Hanjun Kim  

Associate Professor
School of Electrical and Electronic Engineering, Yonsei University

Ph.D. 2013, Department of Computer Science, Princeton University

Refereed International Conference Publications

PID-Comm: A Fast and Flexible Collective Communication Framework for Commodity Processing-in-DIMMs [abstract]
Junguk Hong, Si Ung Noh, Chaemin Lim, Seongyeon Park, Jeehyun Kim, Hanjun Kim, Youngsok Kim, and Jinho Lee
To Appear: The 51st Annual International Symposium on Computer Architecture (ISCA), July 2024.

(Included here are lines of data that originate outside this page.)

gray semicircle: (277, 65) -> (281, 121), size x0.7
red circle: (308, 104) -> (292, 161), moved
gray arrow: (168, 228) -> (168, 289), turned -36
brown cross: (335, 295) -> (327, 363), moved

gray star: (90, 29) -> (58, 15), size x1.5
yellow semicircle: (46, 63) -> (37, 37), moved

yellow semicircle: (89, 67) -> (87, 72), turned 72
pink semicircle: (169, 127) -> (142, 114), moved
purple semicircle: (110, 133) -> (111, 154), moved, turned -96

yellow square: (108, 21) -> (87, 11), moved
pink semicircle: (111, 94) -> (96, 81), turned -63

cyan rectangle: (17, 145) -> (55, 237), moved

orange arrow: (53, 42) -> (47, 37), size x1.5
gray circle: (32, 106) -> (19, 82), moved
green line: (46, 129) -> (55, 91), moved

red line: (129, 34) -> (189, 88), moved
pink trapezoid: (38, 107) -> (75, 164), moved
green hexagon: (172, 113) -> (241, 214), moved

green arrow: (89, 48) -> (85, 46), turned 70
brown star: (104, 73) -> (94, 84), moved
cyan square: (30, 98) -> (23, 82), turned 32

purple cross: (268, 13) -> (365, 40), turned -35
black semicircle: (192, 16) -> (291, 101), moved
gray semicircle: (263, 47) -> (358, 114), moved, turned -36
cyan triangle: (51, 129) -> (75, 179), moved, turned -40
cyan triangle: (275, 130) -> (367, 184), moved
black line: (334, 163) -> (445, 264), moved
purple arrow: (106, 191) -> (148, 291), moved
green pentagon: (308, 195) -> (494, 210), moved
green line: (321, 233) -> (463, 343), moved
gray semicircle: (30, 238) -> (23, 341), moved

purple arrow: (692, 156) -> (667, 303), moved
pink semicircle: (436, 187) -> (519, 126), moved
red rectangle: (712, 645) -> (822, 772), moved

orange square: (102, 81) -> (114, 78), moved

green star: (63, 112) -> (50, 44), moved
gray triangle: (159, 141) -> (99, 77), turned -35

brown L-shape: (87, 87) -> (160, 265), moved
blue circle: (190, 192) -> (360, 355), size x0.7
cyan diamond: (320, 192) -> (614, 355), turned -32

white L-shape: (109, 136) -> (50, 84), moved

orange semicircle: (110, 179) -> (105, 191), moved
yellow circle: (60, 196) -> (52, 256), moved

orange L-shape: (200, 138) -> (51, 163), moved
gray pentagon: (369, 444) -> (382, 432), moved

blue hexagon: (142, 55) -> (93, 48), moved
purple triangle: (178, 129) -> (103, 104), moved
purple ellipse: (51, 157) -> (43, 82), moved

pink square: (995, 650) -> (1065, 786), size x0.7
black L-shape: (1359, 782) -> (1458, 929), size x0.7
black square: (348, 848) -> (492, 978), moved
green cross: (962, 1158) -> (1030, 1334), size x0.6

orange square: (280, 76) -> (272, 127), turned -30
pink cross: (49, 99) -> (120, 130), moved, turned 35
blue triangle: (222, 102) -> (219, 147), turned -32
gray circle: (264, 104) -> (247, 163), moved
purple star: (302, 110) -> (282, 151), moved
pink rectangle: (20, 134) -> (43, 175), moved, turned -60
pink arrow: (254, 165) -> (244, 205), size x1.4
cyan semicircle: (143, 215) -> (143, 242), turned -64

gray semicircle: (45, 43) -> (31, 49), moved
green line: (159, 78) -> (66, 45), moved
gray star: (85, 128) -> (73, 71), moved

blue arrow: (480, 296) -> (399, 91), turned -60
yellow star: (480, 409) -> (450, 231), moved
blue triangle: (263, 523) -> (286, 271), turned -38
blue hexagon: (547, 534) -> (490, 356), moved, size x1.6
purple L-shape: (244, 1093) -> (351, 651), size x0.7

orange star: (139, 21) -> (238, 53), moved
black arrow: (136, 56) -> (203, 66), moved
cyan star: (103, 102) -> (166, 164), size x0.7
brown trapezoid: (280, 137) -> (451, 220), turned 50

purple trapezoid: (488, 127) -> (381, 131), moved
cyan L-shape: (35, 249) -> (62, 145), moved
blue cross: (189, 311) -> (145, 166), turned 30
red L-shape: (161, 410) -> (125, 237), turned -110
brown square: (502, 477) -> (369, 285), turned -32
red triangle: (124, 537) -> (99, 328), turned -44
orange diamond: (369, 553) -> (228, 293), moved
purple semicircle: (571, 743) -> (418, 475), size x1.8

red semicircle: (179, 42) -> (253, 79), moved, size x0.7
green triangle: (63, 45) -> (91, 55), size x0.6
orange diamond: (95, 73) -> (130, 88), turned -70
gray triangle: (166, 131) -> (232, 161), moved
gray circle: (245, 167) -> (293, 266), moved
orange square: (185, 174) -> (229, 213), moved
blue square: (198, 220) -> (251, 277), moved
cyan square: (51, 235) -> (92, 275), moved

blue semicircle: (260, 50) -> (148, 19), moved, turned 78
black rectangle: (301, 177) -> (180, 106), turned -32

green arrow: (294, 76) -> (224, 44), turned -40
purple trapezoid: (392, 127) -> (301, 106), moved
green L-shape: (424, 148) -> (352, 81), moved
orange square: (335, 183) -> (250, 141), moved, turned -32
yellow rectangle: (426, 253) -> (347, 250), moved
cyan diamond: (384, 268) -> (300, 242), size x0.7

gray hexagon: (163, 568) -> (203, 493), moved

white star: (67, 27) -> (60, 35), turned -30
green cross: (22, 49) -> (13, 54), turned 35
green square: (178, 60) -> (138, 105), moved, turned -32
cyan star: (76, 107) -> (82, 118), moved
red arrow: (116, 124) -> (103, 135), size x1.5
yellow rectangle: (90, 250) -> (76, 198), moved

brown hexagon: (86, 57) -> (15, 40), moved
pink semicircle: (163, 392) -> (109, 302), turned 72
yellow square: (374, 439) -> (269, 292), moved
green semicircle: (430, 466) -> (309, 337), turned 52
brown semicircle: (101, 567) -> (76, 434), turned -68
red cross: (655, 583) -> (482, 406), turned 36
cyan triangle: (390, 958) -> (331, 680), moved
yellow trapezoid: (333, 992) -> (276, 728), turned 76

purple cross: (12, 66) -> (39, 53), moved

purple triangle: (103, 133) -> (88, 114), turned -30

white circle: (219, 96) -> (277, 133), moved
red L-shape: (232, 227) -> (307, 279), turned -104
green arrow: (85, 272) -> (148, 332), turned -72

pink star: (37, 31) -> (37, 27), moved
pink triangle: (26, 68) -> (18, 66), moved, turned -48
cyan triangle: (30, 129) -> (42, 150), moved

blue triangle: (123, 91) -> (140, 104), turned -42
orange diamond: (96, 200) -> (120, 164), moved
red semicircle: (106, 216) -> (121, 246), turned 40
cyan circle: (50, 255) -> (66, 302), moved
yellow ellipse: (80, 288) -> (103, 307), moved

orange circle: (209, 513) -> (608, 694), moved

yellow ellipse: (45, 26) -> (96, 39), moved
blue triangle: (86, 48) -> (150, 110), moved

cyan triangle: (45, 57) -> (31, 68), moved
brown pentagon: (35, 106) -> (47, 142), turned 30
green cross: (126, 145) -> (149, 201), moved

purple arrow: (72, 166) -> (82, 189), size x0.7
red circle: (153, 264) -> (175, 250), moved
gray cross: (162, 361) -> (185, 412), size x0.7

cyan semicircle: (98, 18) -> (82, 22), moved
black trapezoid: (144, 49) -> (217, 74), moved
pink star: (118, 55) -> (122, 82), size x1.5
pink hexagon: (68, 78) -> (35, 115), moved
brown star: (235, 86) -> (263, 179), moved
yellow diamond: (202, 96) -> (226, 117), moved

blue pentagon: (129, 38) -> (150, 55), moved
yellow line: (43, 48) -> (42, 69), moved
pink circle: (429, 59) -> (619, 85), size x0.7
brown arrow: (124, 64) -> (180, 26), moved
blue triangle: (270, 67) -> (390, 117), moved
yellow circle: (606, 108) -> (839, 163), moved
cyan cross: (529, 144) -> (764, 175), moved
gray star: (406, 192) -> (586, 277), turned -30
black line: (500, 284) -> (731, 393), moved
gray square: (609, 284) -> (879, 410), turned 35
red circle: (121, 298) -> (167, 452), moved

Recent dual in-line memory modules (DIMMs) are starting to support processing-in-memory (PIM) by associating their memory banks with processing elements (PEs), allowing applications to overcome the data movement bottleneck by offloading memory-intensive operations to the PEs. Many highly parallel applications have been shown to benefit from these PIM-enabled DIMMs, but further speedup is often limited by the huge overhead of inter-PE communication. This mainly comes from the slow CPU-mediated inter-PE communication methods which incurs significant performance overheads, making it difficult for PIM-enabled DIMMs to accelerate a wider range of applications. Prior studies have tried to alleviate the communication bottleneck, but they lack enough flexibility and performance to be used for a wide range of applications. In this paper, we present PID-Comm, a fast and flexible collective inter-PE communication framework for commodity PIM-enabled DIMMs. The key idea of PID-Comm is to abstract the PEs as a multi-dimensional hypercube and allow multiple instances of collective inter-PE communication between the PEs belonging to certain dimensions of the hypercube. Leveraging this abstraction, PID-Comm first defines eight collective inter-PE communication patterns that allow applications to easily express their complex communication patterns. Then, PID-Comm provides high-performance implementations of the collective inter-PE communication patterns optimized for the DIMMs. Our evaluation using 16 UPMEM DIMMs and representative parallel algorithms shows that PID-Comm greatly improves the performance by up to 4.20× compared to the existing inter-PE communication implementations.